[[ Provided records, beginning ]]

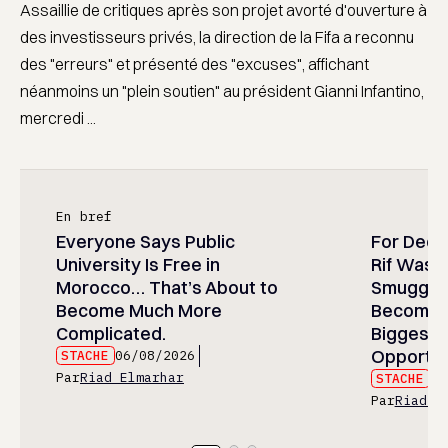
Assaillie de critiques après son projet avorté d'ouverture à
des investisseurs privés, la direction de la Fifa a reconnu
des "erreurs" et présenté des "excuses", affichant
néanmoins un "plein soutien" au président Gianni Infantino,
mercredi ...
En bref
Everyone Says Public
For Deca
University Is Free in
Rif Was 
Morocco… That’s About to
Smuggling
Become Much More
Become O
Complicated.
Biggest 
Opportun
STACHE
06/08/2026
Par
Riad Elmarhar
STACHE
06
Par
Riad E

[[ Provided records, end ]]

### What to work on
None of the pictures belongs in the answer, but all the entries must be repeated exactly.

### Output of the task
Assaillie de critiques après son projet avorté d'ouverture à
des investisseurs privés, la direction de la Fifa a reconnu
des "erreurs" et présenté des "excuses", affichant
néanmoins un "plein soutien" au président Gianni Infantino,
mercredi ...
En bref
Everyone Says Public
For Deca
University Is Free in
Rif Was 
Morocco… That’s About to
Smuggling
Become Much More
Become O
Complicated.
Biggest 
Opportun
STACHE
06/08/2026
Par
Riad Elmarhar
STACHE
06
Par
Riad E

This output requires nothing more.